» **AIM OF THE TASK**
The entries follow. Copy every line in which "Cele" appears.

» **EXERCISE DATA**
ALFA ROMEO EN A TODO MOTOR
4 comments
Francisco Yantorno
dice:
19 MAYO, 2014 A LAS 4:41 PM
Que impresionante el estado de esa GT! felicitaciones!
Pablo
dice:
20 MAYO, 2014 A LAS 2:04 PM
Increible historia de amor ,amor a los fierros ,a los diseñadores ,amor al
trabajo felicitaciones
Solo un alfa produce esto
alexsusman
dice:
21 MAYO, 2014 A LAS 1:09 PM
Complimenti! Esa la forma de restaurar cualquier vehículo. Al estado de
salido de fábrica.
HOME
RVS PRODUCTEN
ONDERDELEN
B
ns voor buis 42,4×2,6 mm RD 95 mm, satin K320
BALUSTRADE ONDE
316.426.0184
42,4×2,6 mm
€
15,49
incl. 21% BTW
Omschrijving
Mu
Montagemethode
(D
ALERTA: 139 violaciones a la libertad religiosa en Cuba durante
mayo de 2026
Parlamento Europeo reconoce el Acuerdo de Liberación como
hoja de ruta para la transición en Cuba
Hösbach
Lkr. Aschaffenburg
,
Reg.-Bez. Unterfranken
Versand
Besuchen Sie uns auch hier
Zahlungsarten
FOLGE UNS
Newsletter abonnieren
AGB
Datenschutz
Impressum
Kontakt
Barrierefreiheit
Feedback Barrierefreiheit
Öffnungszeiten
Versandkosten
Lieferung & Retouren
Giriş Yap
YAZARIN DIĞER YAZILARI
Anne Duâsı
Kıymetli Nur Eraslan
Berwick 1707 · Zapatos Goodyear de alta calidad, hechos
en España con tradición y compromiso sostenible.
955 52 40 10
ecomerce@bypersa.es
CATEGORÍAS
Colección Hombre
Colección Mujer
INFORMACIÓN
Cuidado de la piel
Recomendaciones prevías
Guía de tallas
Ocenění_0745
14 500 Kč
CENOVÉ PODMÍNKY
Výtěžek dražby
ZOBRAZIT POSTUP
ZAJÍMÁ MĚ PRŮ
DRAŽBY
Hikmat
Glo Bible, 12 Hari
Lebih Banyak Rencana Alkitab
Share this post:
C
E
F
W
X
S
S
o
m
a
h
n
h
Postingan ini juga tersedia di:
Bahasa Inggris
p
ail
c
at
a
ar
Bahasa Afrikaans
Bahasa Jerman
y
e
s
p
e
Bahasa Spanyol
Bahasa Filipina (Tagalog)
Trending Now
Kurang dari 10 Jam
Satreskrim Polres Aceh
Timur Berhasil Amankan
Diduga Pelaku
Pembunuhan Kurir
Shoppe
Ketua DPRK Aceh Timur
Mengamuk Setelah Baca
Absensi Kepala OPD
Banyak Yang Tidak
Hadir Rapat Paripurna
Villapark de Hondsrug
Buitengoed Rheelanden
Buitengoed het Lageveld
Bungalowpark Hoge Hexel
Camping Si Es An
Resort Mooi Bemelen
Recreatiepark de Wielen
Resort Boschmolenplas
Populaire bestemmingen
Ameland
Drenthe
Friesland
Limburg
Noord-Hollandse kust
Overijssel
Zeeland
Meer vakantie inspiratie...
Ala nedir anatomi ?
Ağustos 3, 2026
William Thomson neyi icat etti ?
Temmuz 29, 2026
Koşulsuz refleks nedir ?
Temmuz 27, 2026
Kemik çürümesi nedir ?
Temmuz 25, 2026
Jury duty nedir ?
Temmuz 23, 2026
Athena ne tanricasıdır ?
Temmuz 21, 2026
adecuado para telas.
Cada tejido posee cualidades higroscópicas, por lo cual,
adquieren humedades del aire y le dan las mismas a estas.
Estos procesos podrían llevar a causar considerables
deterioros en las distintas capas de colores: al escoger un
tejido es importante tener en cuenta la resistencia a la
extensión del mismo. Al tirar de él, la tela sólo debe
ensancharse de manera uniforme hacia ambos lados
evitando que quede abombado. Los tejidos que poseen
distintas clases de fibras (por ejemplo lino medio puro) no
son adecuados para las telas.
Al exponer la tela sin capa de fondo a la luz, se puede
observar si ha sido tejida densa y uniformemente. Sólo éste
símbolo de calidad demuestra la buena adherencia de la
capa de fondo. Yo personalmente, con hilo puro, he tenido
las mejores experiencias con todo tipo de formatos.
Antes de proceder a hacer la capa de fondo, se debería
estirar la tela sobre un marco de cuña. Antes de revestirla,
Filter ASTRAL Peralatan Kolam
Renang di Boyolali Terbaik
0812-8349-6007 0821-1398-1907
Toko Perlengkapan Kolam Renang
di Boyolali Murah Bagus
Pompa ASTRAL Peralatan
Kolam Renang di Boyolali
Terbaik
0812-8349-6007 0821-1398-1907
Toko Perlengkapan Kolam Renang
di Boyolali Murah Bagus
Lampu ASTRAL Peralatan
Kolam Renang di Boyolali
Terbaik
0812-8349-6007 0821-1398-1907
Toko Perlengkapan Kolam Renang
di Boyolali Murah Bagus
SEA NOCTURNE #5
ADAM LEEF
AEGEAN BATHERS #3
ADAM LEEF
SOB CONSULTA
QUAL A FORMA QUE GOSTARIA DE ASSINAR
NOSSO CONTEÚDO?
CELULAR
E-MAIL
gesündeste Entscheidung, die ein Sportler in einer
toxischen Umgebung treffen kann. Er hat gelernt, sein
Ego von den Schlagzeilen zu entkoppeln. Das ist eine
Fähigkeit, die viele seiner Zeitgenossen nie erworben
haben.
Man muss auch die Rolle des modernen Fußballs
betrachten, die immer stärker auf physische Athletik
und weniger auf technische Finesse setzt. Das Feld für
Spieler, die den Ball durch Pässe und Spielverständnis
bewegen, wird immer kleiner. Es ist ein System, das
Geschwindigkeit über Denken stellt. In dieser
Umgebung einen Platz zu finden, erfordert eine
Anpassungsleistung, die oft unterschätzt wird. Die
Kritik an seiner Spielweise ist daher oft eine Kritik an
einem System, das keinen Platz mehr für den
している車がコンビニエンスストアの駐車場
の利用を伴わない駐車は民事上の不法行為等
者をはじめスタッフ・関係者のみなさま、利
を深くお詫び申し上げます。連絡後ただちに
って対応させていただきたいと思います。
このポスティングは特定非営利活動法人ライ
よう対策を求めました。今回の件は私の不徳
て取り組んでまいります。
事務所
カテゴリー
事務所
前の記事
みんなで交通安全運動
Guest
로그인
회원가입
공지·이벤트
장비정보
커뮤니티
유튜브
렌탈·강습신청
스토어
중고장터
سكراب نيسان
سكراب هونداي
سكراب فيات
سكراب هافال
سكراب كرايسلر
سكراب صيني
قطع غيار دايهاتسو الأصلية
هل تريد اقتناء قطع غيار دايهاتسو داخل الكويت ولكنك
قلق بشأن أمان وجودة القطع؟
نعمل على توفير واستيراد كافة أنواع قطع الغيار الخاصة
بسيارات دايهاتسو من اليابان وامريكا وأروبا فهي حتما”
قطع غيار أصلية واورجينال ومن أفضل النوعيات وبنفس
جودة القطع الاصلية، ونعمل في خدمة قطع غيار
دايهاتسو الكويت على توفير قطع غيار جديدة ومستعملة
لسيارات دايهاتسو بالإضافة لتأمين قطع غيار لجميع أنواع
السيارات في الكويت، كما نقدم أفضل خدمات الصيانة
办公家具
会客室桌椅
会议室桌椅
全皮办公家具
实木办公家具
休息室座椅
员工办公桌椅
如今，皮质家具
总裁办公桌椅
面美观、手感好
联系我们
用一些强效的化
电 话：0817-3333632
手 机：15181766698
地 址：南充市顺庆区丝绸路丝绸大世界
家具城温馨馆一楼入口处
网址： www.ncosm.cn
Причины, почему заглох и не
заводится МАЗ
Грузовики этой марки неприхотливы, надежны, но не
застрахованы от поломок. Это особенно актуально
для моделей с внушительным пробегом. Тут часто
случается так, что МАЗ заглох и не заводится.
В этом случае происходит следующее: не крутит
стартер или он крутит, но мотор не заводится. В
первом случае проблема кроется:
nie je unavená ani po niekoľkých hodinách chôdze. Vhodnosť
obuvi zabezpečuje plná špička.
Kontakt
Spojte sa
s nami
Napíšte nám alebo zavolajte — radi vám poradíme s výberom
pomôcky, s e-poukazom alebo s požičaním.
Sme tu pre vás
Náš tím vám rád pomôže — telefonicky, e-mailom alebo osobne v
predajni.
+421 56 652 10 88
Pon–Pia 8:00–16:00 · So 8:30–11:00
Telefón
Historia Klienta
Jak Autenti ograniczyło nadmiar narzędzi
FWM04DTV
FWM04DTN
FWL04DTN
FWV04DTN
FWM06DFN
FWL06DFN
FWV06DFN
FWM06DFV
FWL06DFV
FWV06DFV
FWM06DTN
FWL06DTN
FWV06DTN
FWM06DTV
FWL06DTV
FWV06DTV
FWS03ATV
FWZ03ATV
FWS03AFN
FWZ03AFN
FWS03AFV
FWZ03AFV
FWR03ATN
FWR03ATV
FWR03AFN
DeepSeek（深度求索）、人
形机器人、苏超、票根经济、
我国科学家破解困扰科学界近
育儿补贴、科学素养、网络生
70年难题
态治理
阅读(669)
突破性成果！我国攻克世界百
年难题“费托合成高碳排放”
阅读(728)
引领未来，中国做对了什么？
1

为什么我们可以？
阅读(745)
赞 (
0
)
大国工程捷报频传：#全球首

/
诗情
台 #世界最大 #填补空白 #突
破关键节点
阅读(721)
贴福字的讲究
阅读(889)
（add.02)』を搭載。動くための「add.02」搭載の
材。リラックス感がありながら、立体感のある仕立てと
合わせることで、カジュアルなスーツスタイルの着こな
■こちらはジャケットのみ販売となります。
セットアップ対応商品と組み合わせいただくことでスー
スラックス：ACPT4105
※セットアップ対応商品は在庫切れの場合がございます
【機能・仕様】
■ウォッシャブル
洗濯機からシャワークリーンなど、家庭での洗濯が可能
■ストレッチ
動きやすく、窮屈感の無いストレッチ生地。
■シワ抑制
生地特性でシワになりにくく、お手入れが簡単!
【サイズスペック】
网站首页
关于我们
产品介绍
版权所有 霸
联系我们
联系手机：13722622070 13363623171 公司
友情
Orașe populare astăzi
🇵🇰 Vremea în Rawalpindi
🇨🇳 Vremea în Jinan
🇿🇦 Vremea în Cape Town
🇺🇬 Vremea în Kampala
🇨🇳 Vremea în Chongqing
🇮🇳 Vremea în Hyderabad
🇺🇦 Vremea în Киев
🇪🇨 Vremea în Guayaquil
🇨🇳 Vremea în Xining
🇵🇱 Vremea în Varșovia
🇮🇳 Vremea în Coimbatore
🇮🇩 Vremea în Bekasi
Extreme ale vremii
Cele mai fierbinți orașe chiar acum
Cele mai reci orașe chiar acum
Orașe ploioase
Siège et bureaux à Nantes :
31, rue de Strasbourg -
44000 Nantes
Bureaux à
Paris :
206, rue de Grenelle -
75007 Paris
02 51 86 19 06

» **RESULT OF THE TASK**
Cele mai fierbinți orașe chiar acum
Cele mai reci orașe chiar acum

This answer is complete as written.